L’inchiesta di Falò, sostenuta da una serie di testimonianze e di documenti raccolti tra il Ticino e la Danimarca, rivela le ombre di un’opera fondamentale per la Svizzera, salutata con favore dal grande pubblico, ignaro però di quanto succedeva
* di Oscar Acciari e Simona Bellobuono (RSI)
“Dovevamo lavorare otto ore al giorno, sulla carta, ma…spesso si lavorava 13 o 14 ore. Molto spesso di notte. Tutte in galleria”. La denuncia arriva da alcuni lavoratori impiegati sul cantiere della nuova galleria ferroviaria del Monte Ceneri. Ma i soprusi non si fermerebbero agli orari di lavoro, anche le retribuzioni non sarebbero state quelle promesse: a fronte di 15 o 16 ore effettive, sulla busta paga figuravano sempre al massimo 8 ore. E come se non bastasse ci sarebbero anche stati casi di caporalato.
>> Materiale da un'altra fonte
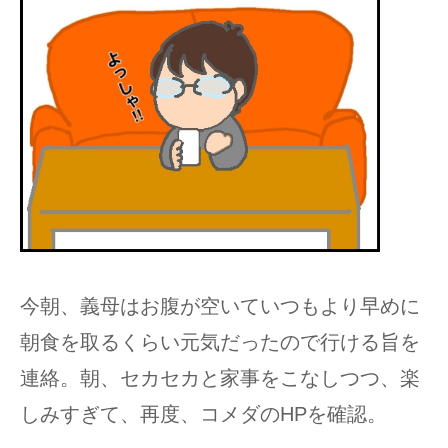
今朝、義母はお腹が空いていつもより早めに
朝食を取るくらい元気だったので行ける旨を
連絡。朝、セカセカと家事をこなしつつ、楽
しみすぎて、再度、コメダのHPを確認。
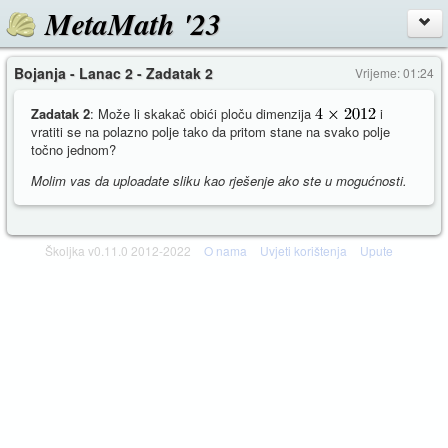
MetaMath '23
Bojanja - Lanac 2 - Zadatak 2
Vrijeme: 01:24
Zadatak 2
: Može li skakač obići ploču dimenzija
i
vratiti se na polazno polje tako da pritom stane na svako polje
točno jednom?
Molim vas da uploadate sliku kao rješenje ako ste u mogućnosti.
Školjka v0.11.0 2012-2022
O nama
Uvjeti korištenja
Upute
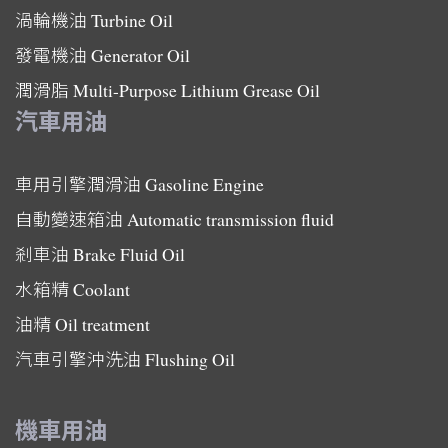
渦輪機油
Turbine Oil
發電機油
Generator Oil
潤滑脂
Multi-Purpose Lithium Grease Oil
汽車用油
車用引擎潤滑油
Gasoline Engine
自動變速箱油
Automatic transmission fluid
剎車油
Brake Fluid Oil
水箱精
Coolant
油精
Oil treatment
汽車引擎沖洗油
Flushing Oil
機車用油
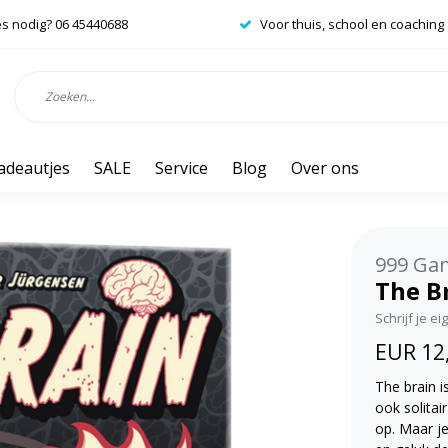
es nodig? 06 45440688
Voor thuis, school en coaching
adeautjes
SALE
Service
Blog
Over ons
999 Ga
The B
Schrijf je e
EUR 12
The brain i
ook solitai
op. Maar je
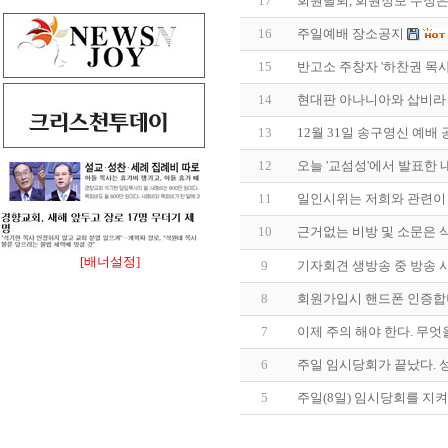
17
회원탈퇴, 회원정보 수정은
16
주일예배 장소공지
15
반고소 주창자 '하찬권 목사
14
현대판 아나니아와 삽비라
13
12월 31일 송구영신 예배 
12
오늘 '교섬성'에서 발표한 
11
일인시위는 저희와 관련이
10
근거없는 비방 및 소문은 
[배너설정]
9
기자회견 생방송 중 방송 사
8
회원가입시 핸드폰 인증합
7
이제 주의 해야 한다. 무엇을
6
주일 임시당회가 끝났다. 
5
주일(8일) 임시당회를 지켜볼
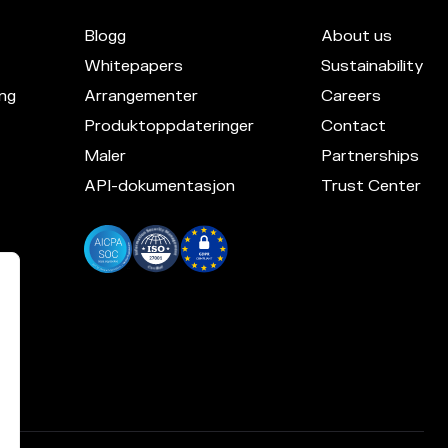
Blogg
About us
Whitepapers
Sustainability
ng
Arrangementer
Careers
Produktoppdateringer
Contact
Maler
Partnerships
API-dokumentasjon
Trust Center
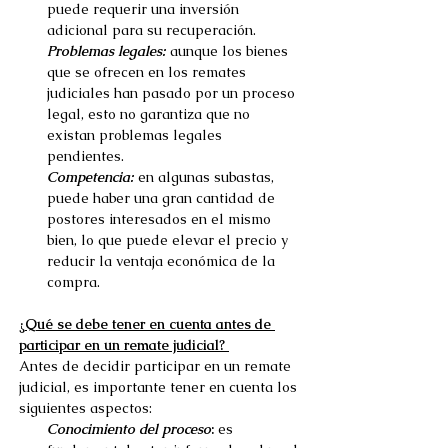
puede requerir una inversión 
adicional para su recuperación. 
Problemas legales:
aunque los bienes 
que se ofrecen en los remates 
judiciales han pasado por un proceso 
legal, esto no garantiza que no 
existan problemas legales 
pendientes. 
Competencia:
en algunas subastas, 
puede haber una gran cantidad de 
postores interesados en el mismo 
bien, lo que puede elevar el precio y 
reducir la ventaja económica de la 
compra. 
¿Qué se debe tener en cuenta antes de 
participar en un remate judicial? 
Antes de decidir participar en un remate 
judicial, es importante tener en cuenta los 
siguientes aspectos: 
Conocimiento del proceso
:
 es 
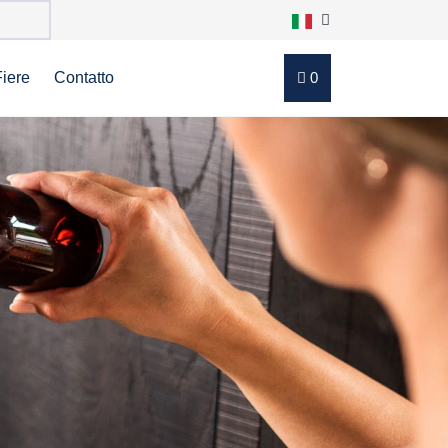
Fiere
Contatto
0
Le testimonianze sono convergenti e chiamano in causa la ditta che ha ottenuto l’appalto per l’armamento ferroviario. Un appalto ricevuto anche grazie all’offerta di prezzi più bassi rispetto alla concorrenza. Ed è una storia che si ripete, perché la stessa azienda era già stata al centro di uno scandalo simile in Danimarca, dove vicende analoghe sono state segnalate su ben tre cantieri. E allora viene da chiedersi; ma come è possibile che su cantieri pubblici così importanti non si riesca a far rispettare il contratto collettivo di obbligatorietà generale, firmato proprio con lo scopo è di garantire ai lavoratori dei salari minimi?
L’inchiesta di Falò, sostenuta da una serie di testimonianze e di documenti raccolti tra il Ticino e la Danimarca, rivela le ombre di un’opera fondamentale per la Svizzera, salutata con favore dal grande pubblico, ignaro però di quanto succedeva dentro e attorno al cantiere del secolo.